Recently, there has been much attention for the concept of '
owned media': brands that create proprietary (digital) platforms, in order to engage in continuous interaction with their target groups. There is something wrong however, with 'owned media'. It's the word 'media'.
This implies that there is some entity beyond the natural manifestation of a brand that is needed to communicate with an audience: media. This view fits an old-school view of branding which separates the company's brand (the external image of the company as conceived through various media channels) from 'everything else' (its products,
employees, store and other expressions of company behaviour).
The digital age however, has brought about consumers that are no longer passive receivers of brand messaging (if they have ever been), but engage in active relationships with the brands they love or hate. In these relationships, the brand promise is under constant evaluation: is a brand delivering on its promise or breaking it?

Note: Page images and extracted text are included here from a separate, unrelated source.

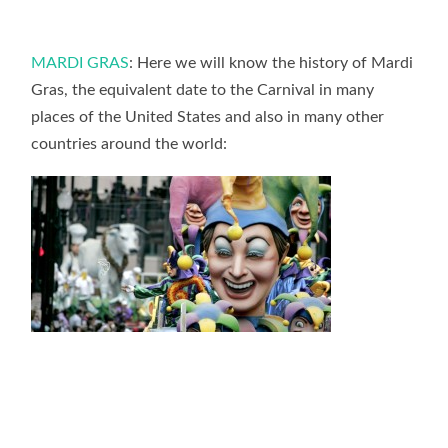
MARDI GRAS
: Here we will know the history of Mardi
Gras, the equivalent date to the Carnival in many
places of the United States and also in many other
countries around the world: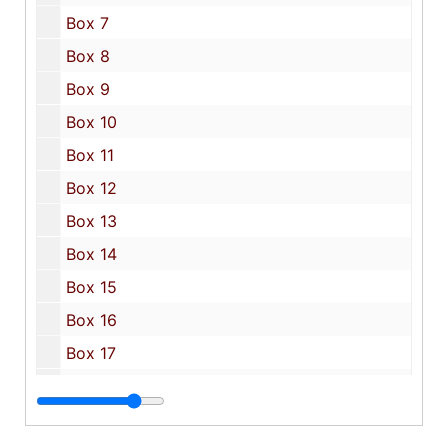
Box 7
Box 8
Box 9
Box 10
Box 11
Box 12
Box 13
Box 14
Box 15
Box 16
Box 17
Box 18
Box 19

The main lesson of the digital age should therefore be that all factors that shape the perceived performance of a company, including product and service development, distribution etc., all need to be taken into account when building a relationship between the brand and its audience(s). To quote the famous Dutch brand scholar
Giep Franzen: 'That is because everything a brand does, and sometimes what it does not do, delivers a message.'
So the key question is: If everything a brand does is both carrier and proof of the brand promise, why do brands need 'owned media' in the first place? The idea that all brand activities deliver a message implies that we can no longer separate the media through which people come into contact with the brand promise, from 'everything else': the touch points where people find the proof of this promise. So when we talk about 'owned media', we should also take into consideration those channels that exert influence on the relationship between consumers and the brand, but fall outside of traditional definitions of media and advertising.
These intrinsic touch points are not digital per se, although they can be. They are not free either, but their required investment usually falls outside of the communication budget. They can deliver high value without requiring a lot of additional communicative investments. For example, Dutch shoe brand
Bronx used its shoeboxes, which they made anyway, as its main campaign medium. Quickly, they became a collector's item in girl's bedrooms.
Companies can use their stores as a platform to build relationships; as Apple does with its in-store workshops. Brands can use their customer service to spread and prove their brand promise, as
Best Buy did when it implemented its
Geek Squad customer service and Twelpforce initiative. Similarly, Dutch private bank
Insinger de Beaufort made a huge impact when it sent its top 250 prospects a 'Private Office Remote Control': a brand new cell phone, with the direct mobile number of their private banking director pre-programmed.
When we want to create owned media, we merely have to consider what a brand does already, and do that a little bit better. Messages need media to travel, but these media do not have to be 'media'. Since all brand activities deliver a message, we can extend the notion of owned media to include a multitude of intrinsic touch points, that are not only the carrier of the brand promise; at the same time they are the
proof of this promise.
Boris Nihom is strategy director at THEY, Amsterdam
COMMENTS /
Frank Riedel
Couldn't agree more...very true. Not news as you said - but good to point out the issue again.
The problem identified though will remain if the separation by media / marketing vs. product or services/etc. within companies continues to exist.
The value and potential equity of non-media touchpoints is often seriously undervalued and seldom considered in brand evaluations.